For the sake of anyone who may chance on these lines without the advantage of knowing or caring who James Joyce is, a few facts may be enumerated. Ulysses, his last book, published in 1922, is the Domesday Book and the Talmud of every young writer of consequence in Europe and America. Joyce has published nothing since then until now. He has been working consistently on the tremendous effort from which the above is quoted and from which Shem and Shaun brings into book form three fragments, two of them based on the fables we know under the names of The Fox and the Grapes and The Ant and the Grasshopper. Mr. Joyce is an artist's artist, his books have never made publishers' fortunes. His present work, thus far titled Work in Progress, and to be, when completed, about half the length of Ulysses, would seem to any reader solidly, continuously and en bloc the purest gibberish. For long passages not a recognizable article or preposition peeps out. The example quoted here is among the most reasonable passages. But the point is that during those seven years since Ulysses Mr. Joyce has been perfecting a new language in art. Now for the first time in book form we can see the strange, dislocated idiom of this new lingo.
*In addition to serial publication in the magazine Transition, Joyce has permitted the publication of three semi-detached fragments in a volume entitled, Tales Told from Shem and Shaun, Three Fragments from Work in Progress, all of which have been published by The Black Sun Press, Paris.
For these reasons Mr. Joyce's experiment has in the literary world a paramount news value. The initial guffaw sinks into an uncertain silence. Whatever Mr. Joyce elects to write must now command serious attention.

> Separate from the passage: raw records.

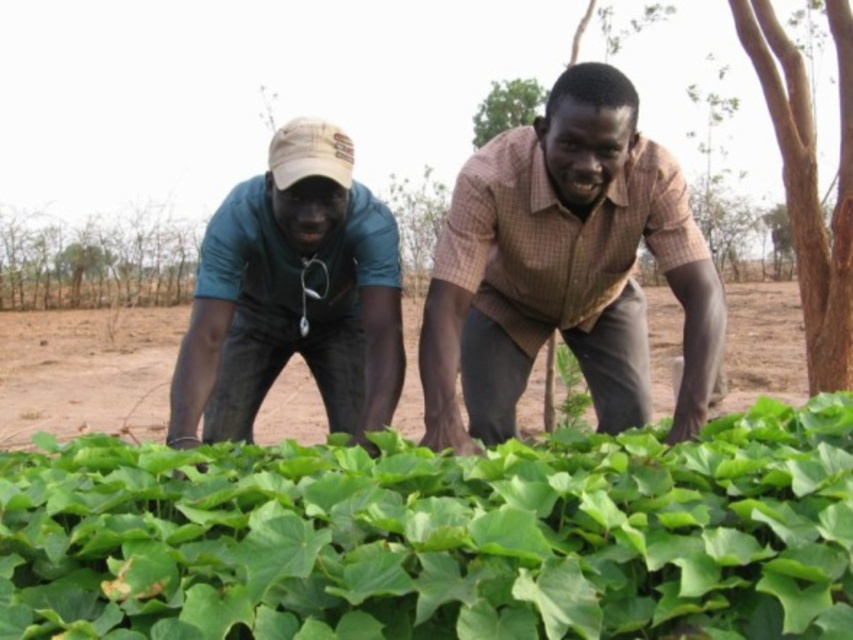 Question: In this image, where is brown checkered shirt at center located relative to matte green shirt at left?

Choices:
 (A) below
 (B) above

Answer: (B)

Question: Which of these objects is positioned farthest from the green leafy plant at lower center?

Choices:
 (A) brown checkered shirt at center
 (B) matte green shirt at left

Answer: (B)

Question: Does green leafy plant at lower center appear on the left side of brown checkered shirt at center?

Choices:
 (A) yes
 (B) no

Answer: (A)

Question: Estimate the real-world distances between objects in this image. Which object is farther from the matte green shirt at left?

Choices:
 (A) brown checkered shirt at center
 (B) green leafy plant at lower center

Answer: (B)

Question: Which object is the farthest from the matte green shirt at left?

Choices:
 (A) green leafy plant at lower center
 (B) brown checkered shirt at center

Answer: (A)

Question: Is brown checkered shirt at center closer to camera compared to matte green shirt at left?

Choices:
 (A) no
 (B) yes

Answer: (B) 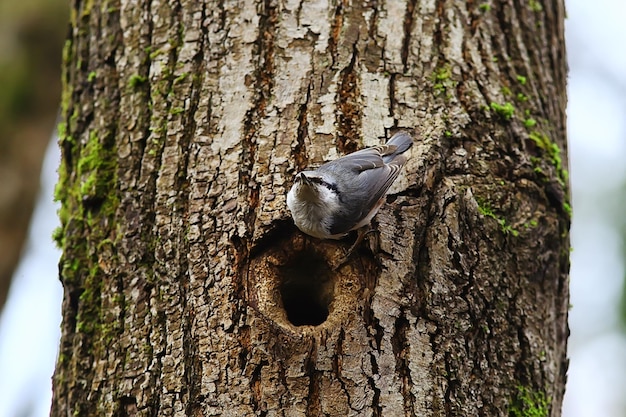 At what (x,y) coordinates should I click in order to perform the action: click on picture. Please return your answer as a coordinate pair (x, y). Looking at the image, I should click on (283, 138). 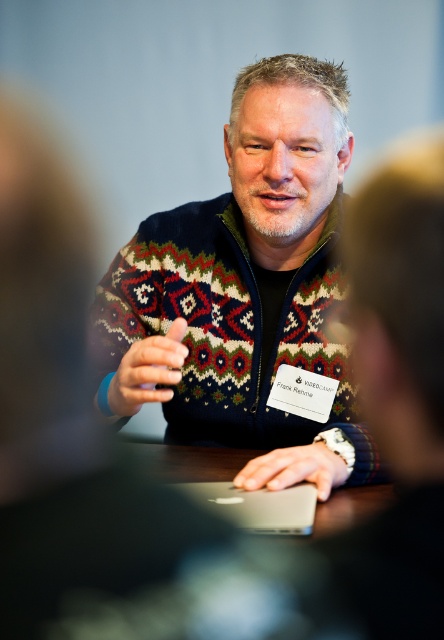 Can you confirm if knitted sweater at center is taller than matte black hand at center?

Yes, knitted sweater at center is taller than matte black hand at center.

Is knitted sweater at center above matte black hand at center?

Correct, knitted sweater at center is located above matte black hand at center.

Between point (265, 237) and point (166, 388), which one is positioned in front?

Point (166, 388) is more forward.

The image size is (444, 640). Find the location of `knitted sweater at center`. knitted sweater at center is located at coordinates (241, 280).

Can you confirm if matte black hand at center is wider than satin silver mouse at center?

In fact, matte black hand at center might be narrower than satin silver mouse at center.

Which is behind, point (154, 394) or point (286, 458)?

Positioned behind is point (286, 458).

You are a GUI agent. You are given a task and a screenshot of the screen. Output one action in this format:
    pyautogui.click(x=<x>, y=<y>)
    Task: Click on the matte black hand at center
    The height and width of the screenshot is (640, 444).
    Given the screenshot: What is the action you would take?
    pyautogui.click(x=147, y=371)

Can you confirm if silver metallic laptop at center is positioned below matte black hand at center?

Yes, silver metallic laptop at center is below matte black hand at center.

Which is in front, point (201, 484) or point (138, 349)?

Point (138, 349) is more forward.

Is point (170, 449) behind point (146, 390)?

Yes, it is behind point (146, 390).

You are a GUI agent. You are given a task and a screenshot of the screen. Output one action in this format:
    pyautogui.click(x=<x>, y=<y>)
    Task: Click on the silver metallic laptop at center
    
    Given the screenshot: What is the action you would take?
    pyautogui.click(x=198, y=468) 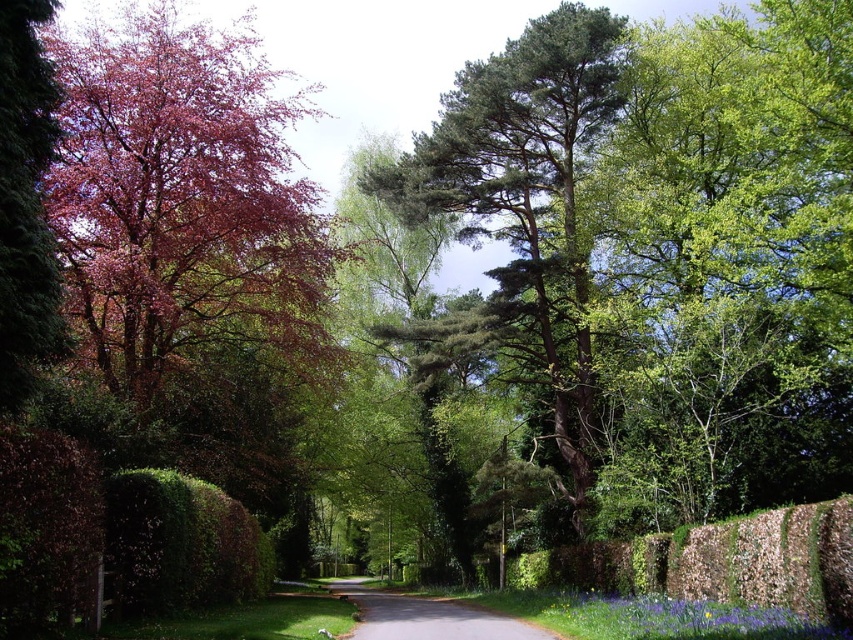 Question: Does green leafy hedge at lower right have a lesser width compared to green leafy hedge at lower left?

Choices:
 (A) no
 (B) yes

Answer: (A)

Question: Which point is closer to the camera taking this photo?

Choices:
 (A) (465, 621)
 (B) (134, 592)
 (C) (798, 515)
 (D) (583, 426)

Answer: (C)

Question: Is green textured tree at center above gray asphalt road at center?

Choices:
 (A) yes
 (B) no

Answer: (A)

Question: Which object is closer to the camera taking this photo?

Choices:
 (A) green leafy hedge at lower left
 (B) green textured tree at center
 (C) gray asphalt road at center

Answer: (A)

Question: Considering the relative positions of green leafy hedge at lower right and green leafy hedge at lower left in the image provided, where is green leafy hedge at lower right located with respect to green leafy hedge at lower left?

Choices:
 (A) below
 (B) above

Answer: (A)

Question: Among these points, which one is farthest from the camera?

Choices:
 (A) (419, 620)
 (B) (579, 106)
 (C) (697, 593)

Answer: (B) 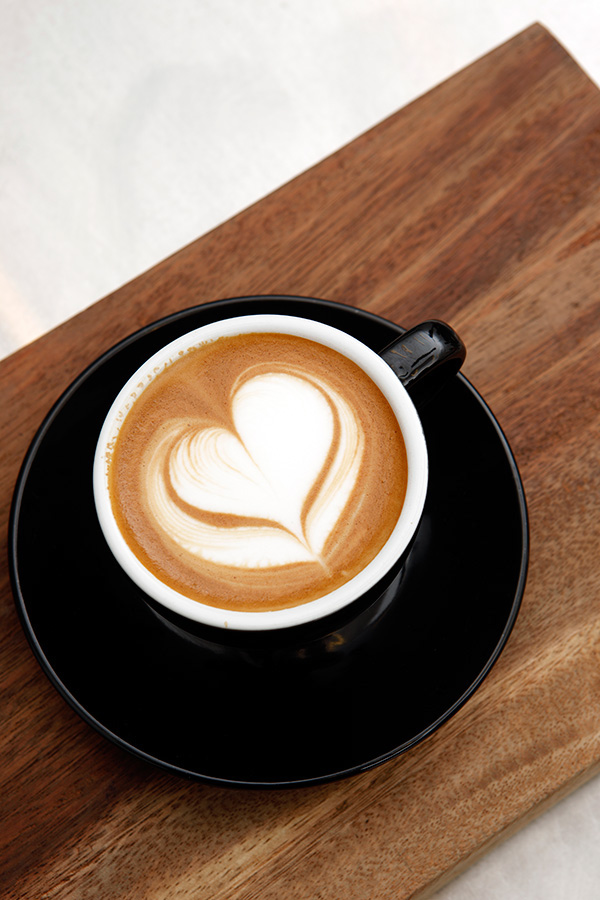 This screenshot has width=600, height=900. In order to click on other surface in this screenshot , I will do `click(544, 852)`, `click(114, 250)`.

Remember that this is the last recorded state of a man who has been on occasion an artist of the first rank, who has played the game of words by the same rules as, but for higher stakes and better than any of his contemporaries. It would seem to be a serious and considered state. The temperament of the man as it is scrawled across all his work denies the possibility of a gigantic hoax, even if that were not already eliminated by the fact of the imposing amount of work that Mr. Joyce has put into it.
■ This edition is introduced with a preface by a grammarian who tries to show Joyce's chief devices in building up his word-structures, inserts an irrelevant explanation of Eskimo infixes and concludes with some rejoicing at Joyce's "interest in words". All this can be discarded as trivial and misleading. There are available, however, more pertinent and suggestive analyses of Joyce's intention. M. Marcel Brion suggests that Work in Progress represents a carrying-over into human life and human language of the modern scientific conception of time, as seen in the fact that if one could move away from the earth at a speed faster than that of light, the events of history would unroll backwards before one's eyes, and if one could shoot through space at an infinite speed, one would see everything almost simultaneously. Briefly, Mr. Joyce shuttles back and forth incessantly at this infinite speed. In practice this means that Menelaos, Edmund Crouchback and Franklin D. Roosevelt are the same person; Troy, Bruges and Schenectady, New York, the same place; and every when the same moment. In practice all this cataclysmic activity means simply that you can say anything in any order. It would appear to dispense with all the unities and any known system of artistic control of material. What unities are substituted I am not competent to say. However, these conceptions of time, universality, omnilinguality, and the like, are extremely interesting, and a supremely valuable book might be written incorporating them into an intelligible art.
Might be, that is. For Mr. Joyce has not engaged himself to any such enterprise. He has, rather, chosen to conform the texture of his work to its content, and so we have not only three men from the beginning, middle and end of time spoken of, but we have their names fused into one name, their languages fused into one language. This is of course the logically correct way to do it. But let us attempt to read the result. The intention sounds altogether admirable, but the peculiar thing about literature, that distinguishes it from every other art, is that it must be read. Thus, our investigation into Work in Progress must naturally take the form of reading it.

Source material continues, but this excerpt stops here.